For this exercise, restate word for word only the lines from the first line of the data to the line containing "pozicijas Baltijos šalyse".

[Records drawn from a dataset]

|---|

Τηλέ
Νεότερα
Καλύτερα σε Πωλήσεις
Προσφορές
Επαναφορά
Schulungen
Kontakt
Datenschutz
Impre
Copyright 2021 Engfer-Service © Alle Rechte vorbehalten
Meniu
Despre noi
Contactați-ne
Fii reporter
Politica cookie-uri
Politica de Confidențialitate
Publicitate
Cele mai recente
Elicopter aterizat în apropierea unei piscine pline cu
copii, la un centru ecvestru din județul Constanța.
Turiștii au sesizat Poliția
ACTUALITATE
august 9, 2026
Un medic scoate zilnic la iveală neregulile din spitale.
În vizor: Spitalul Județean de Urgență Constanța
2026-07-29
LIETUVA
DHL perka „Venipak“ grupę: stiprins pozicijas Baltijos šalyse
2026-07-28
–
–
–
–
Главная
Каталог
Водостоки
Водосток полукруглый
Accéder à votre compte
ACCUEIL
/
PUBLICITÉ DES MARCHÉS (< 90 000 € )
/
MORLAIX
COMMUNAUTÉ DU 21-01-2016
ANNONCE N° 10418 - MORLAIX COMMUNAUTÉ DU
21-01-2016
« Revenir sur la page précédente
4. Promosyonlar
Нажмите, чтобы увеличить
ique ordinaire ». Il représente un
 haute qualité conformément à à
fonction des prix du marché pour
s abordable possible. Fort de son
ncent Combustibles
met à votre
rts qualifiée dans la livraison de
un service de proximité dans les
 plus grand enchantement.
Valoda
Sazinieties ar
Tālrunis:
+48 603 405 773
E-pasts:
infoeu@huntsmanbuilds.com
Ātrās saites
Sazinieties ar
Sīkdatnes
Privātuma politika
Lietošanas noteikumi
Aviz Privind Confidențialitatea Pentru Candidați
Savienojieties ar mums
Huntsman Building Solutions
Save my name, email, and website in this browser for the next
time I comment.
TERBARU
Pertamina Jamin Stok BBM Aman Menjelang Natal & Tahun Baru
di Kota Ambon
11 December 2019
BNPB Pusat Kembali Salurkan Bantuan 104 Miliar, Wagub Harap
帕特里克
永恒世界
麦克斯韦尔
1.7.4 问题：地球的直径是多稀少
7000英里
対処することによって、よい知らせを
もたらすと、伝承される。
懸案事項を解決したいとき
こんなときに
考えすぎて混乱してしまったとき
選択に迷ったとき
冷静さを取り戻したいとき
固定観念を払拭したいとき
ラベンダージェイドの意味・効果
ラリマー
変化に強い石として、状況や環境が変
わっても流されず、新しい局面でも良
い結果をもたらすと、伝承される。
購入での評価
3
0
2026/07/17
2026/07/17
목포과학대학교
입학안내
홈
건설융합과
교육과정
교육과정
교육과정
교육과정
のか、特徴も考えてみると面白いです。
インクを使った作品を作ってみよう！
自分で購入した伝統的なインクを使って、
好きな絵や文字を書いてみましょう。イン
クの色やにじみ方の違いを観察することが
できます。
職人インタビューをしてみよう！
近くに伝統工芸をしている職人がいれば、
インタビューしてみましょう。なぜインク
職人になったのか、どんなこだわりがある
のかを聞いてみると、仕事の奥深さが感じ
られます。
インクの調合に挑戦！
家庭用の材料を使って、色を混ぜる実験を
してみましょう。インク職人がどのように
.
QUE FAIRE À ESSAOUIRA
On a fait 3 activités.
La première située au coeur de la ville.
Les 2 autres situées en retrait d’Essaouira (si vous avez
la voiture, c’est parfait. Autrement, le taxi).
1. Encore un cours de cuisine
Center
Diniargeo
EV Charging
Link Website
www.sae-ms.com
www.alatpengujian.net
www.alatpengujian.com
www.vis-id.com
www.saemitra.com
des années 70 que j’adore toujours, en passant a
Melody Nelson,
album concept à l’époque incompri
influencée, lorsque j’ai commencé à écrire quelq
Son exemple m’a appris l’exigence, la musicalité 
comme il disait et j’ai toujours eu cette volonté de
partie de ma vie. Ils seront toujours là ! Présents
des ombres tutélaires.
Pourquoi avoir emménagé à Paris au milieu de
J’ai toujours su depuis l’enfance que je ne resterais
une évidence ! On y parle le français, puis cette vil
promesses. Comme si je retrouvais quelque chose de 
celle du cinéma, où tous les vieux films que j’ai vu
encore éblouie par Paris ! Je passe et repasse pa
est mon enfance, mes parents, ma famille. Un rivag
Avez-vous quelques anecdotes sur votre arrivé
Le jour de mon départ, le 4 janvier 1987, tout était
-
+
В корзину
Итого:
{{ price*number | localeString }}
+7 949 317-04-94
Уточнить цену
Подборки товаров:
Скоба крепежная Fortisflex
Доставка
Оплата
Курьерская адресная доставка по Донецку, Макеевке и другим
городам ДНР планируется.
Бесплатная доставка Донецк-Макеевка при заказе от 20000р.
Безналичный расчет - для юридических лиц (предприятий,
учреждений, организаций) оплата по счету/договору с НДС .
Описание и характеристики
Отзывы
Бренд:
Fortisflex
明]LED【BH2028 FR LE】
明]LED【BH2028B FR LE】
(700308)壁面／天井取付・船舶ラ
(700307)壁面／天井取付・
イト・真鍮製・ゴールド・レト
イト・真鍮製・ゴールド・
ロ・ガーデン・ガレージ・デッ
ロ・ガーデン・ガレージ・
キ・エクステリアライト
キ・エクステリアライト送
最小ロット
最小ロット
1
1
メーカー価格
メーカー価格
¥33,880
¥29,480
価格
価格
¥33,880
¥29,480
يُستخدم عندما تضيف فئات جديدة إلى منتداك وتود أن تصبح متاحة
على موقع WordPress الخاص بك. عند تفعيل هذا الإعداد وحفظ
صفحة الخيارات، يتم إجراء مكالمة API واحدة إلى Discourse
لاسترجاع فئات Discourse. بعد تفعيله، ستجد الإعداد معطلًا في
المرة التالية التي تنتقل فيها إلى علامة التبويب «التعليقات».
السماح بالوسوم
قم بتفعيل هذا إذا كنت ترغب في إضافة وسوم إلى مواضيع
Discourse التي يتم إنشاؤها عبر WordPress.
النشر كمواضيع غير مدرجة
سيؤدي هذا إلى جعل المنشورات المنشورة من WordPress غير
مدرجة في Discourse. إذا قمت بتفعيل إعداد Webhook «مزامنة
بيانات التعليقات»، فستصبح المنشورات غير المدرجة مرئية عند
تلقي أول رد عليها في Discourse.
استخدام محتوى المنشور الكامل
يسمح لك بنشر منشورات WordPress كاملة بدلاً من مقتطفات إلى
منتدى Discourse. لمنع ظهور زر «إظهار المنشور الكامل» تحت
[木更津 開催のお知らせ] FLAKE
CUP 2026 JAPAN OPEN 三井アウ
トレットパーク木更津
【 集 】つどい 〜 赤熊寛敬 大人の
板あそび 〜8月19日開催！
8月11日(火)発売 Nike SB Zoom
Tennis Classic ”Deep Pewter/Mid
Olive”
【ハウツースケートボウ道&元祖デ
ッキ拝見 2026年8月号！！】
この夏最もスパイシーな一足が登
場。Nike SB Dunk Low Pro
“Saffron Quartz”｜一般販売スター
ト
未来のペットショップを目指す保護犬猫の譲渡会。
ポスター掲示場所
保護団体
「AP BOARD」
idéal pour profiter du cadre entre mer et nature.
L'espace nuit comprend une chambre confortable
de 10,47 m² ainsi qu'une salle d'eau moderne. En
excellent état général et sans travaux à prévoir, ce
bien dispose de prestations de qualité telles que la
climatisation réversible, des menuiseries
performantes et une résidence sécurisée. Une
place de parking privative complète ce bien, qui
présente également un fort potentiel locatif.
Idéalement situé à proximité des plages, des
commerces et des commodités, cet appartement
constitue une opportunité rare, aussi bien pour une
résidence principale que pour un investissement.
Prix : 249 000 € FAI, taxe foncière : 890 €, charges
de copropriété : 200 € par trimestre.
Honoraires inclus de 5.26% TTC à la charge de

|---|

▶ Exercise solution
Τηλέ
Νεότερα
Καλύτερα σε Πωλήσεις
Προσφορές
Επαναφορά
Schulungen
Kontakt
Datenschutz
Impre
Copyright 2021 Engfer-Service © Alle Rechte vorbehalten
Meniu
Despre noi
Contactați-ne
Fii reporter
Politica cookie-uri
Politica de Confidențialitate
Publicitate
Cele mai recente
Elicopter aterizat în apropierea unei piscine pline cu
copii, la un centru ecvestru din județul Constanța.
Turiștii au sesizat Poliția
ACTUALITATE
august 9, 2026
Un medic scoate zilnic la iveală neregulile din spitale.
În vizor: Spitalul Județean de Urgență Constanța
2026-07-29
LIETUVA
DHL perka „Venipak“ grupę: stiprins pozicijas Baltijos šalyse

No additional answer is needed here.